Screening and treatment
Preeclampsia is a multiorgan disease of pregnancy, and can be mild, but may quickly progress to severe, which can be life-threatening for mother and baby. It was previously referred to as toxemia or the high blood pressure disease of pregnancy. It primarily involves the cardiovascular, neurologic and renal systems, and the liver. Patients typically present with elevated blood pressures, but other symptoms may include headache, swelling of hands and feet, blurry/double vision or seeing spots, nausea/vomiting, and epigastric pain. It is diagnosed with elevated blood pressures, blood work, and protein in the urine.

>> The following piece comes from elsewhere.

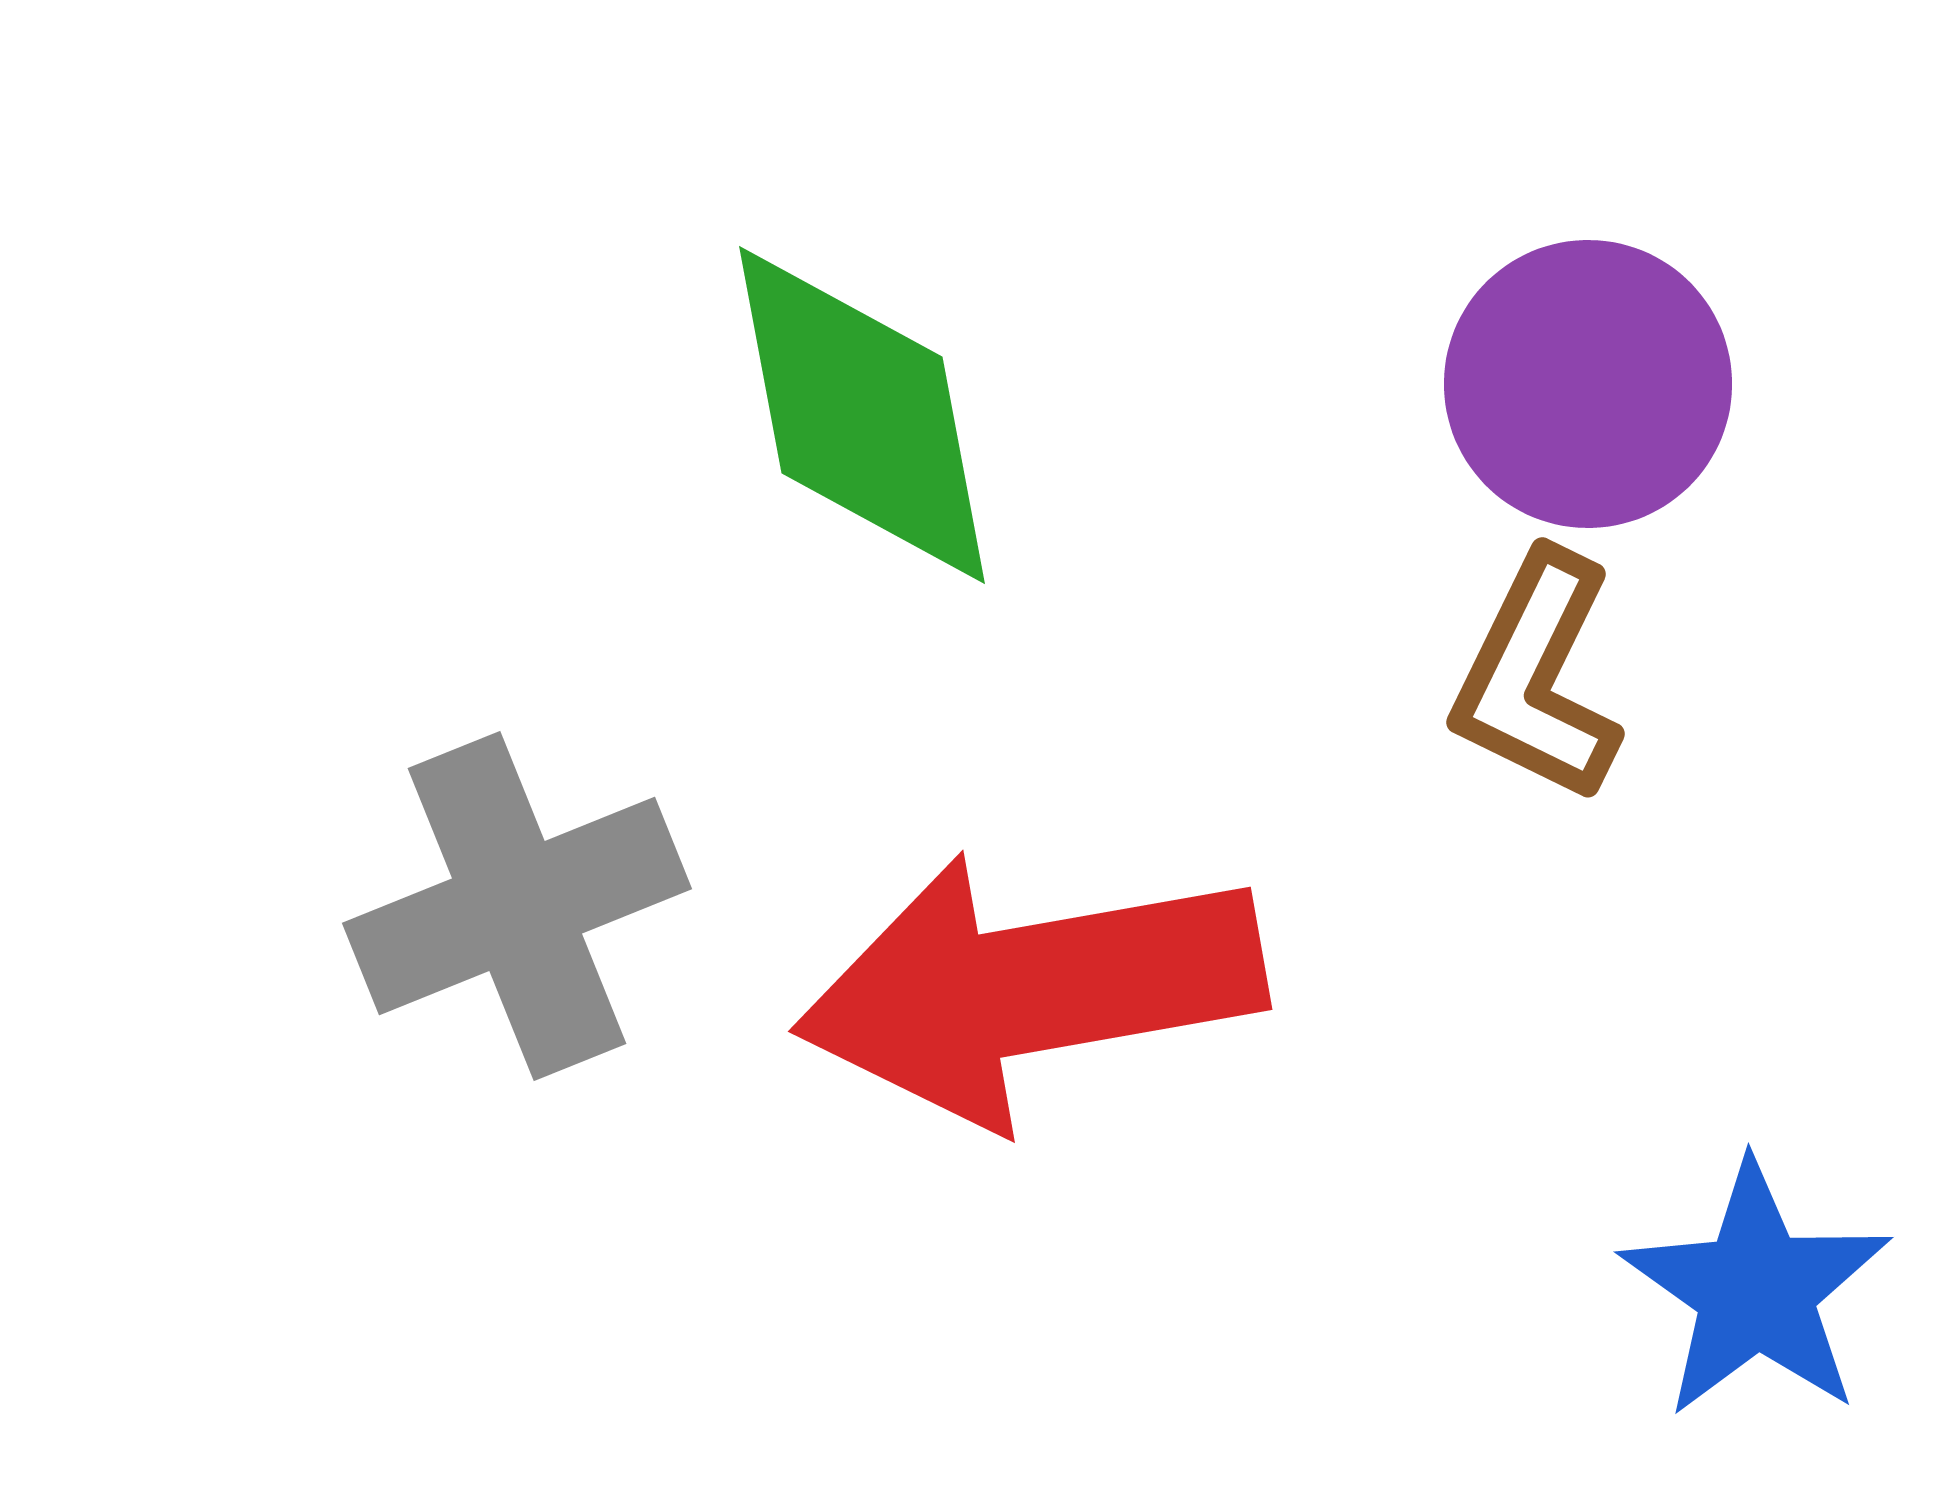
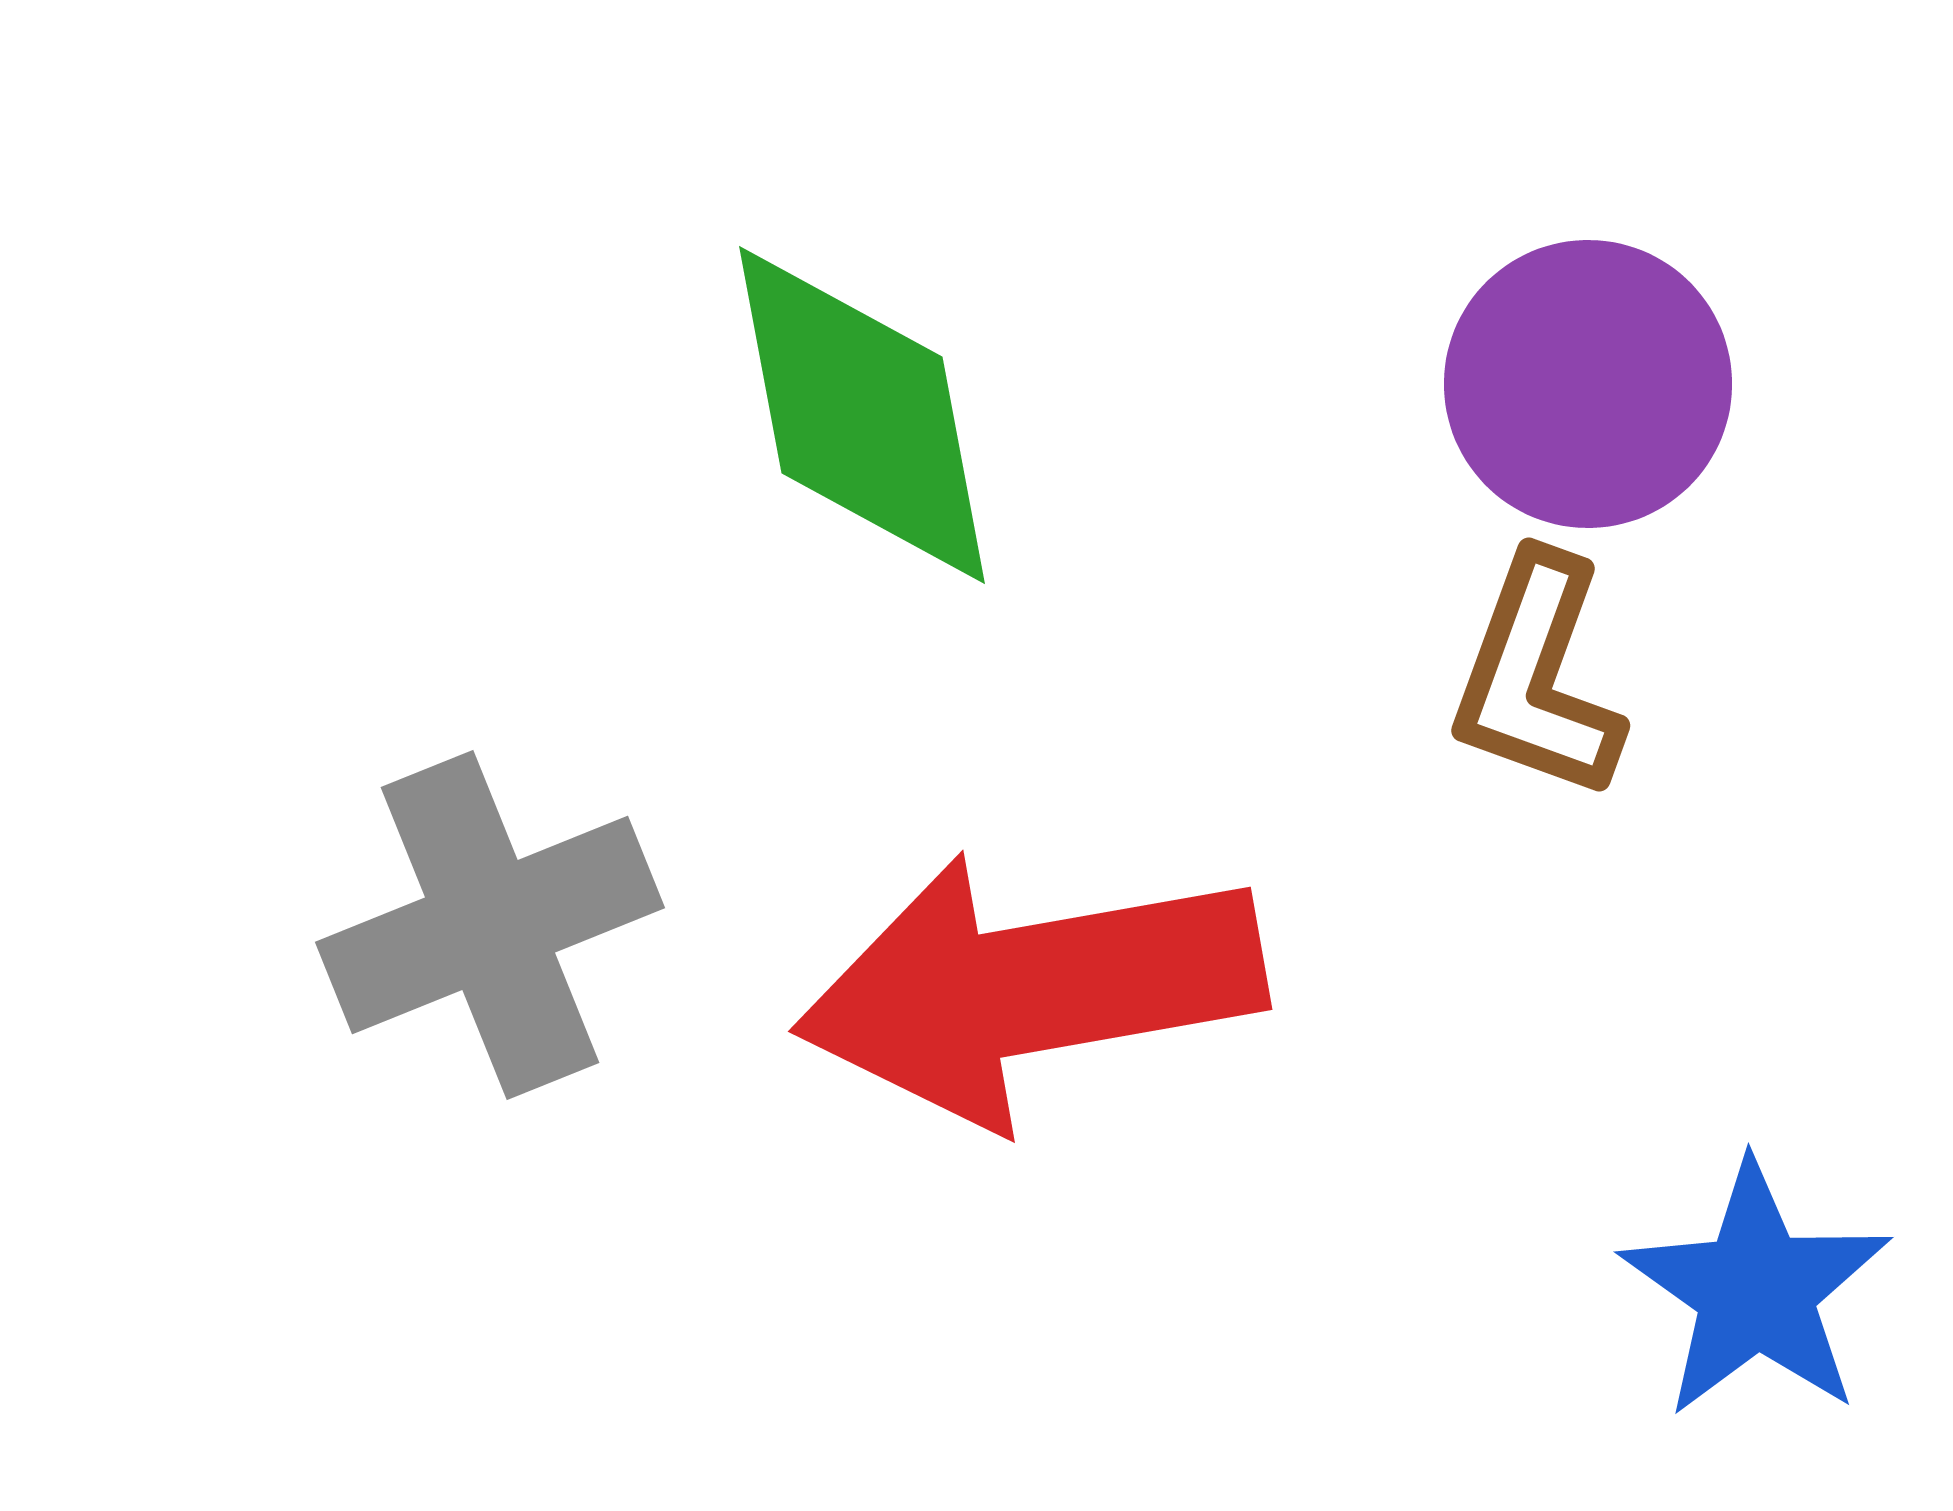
brown L-shape: rotated 6 degrees counterclockwise
gray cross: moved 27 px left, 19 px down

Early screening for preeclampsia is done in the first trimester. Presently, a combination of prenatal blood work, blood pressure monitoring, and recognition of high-risk groups is used to determine a treatment plan going forward. The American Congress of Obstetricians and Gynecologists recommends women that fall into this group for potentially developing preeclampsia take daily aspirin as a preventative measure.
In its milder form, a pregnant woman can be observed as an outpatient – monitored with antepartum testing, lab work, and patient education to report significant symptoms as listed above. Teaching patients about fetal kick counts to monitor their baby’s movements is equally important. Women with mild preeclampsia usually can safely deliver at term, being induced between 37-39 weeks’ gestation.
On the other hand, if mild preeclampsia progresses to severe preeclampsia, delivery may be preterm for the safety of mother and baby. Severe preeclampsia can lead to maternal organ damage, seizures, and even death of mother and/or baby.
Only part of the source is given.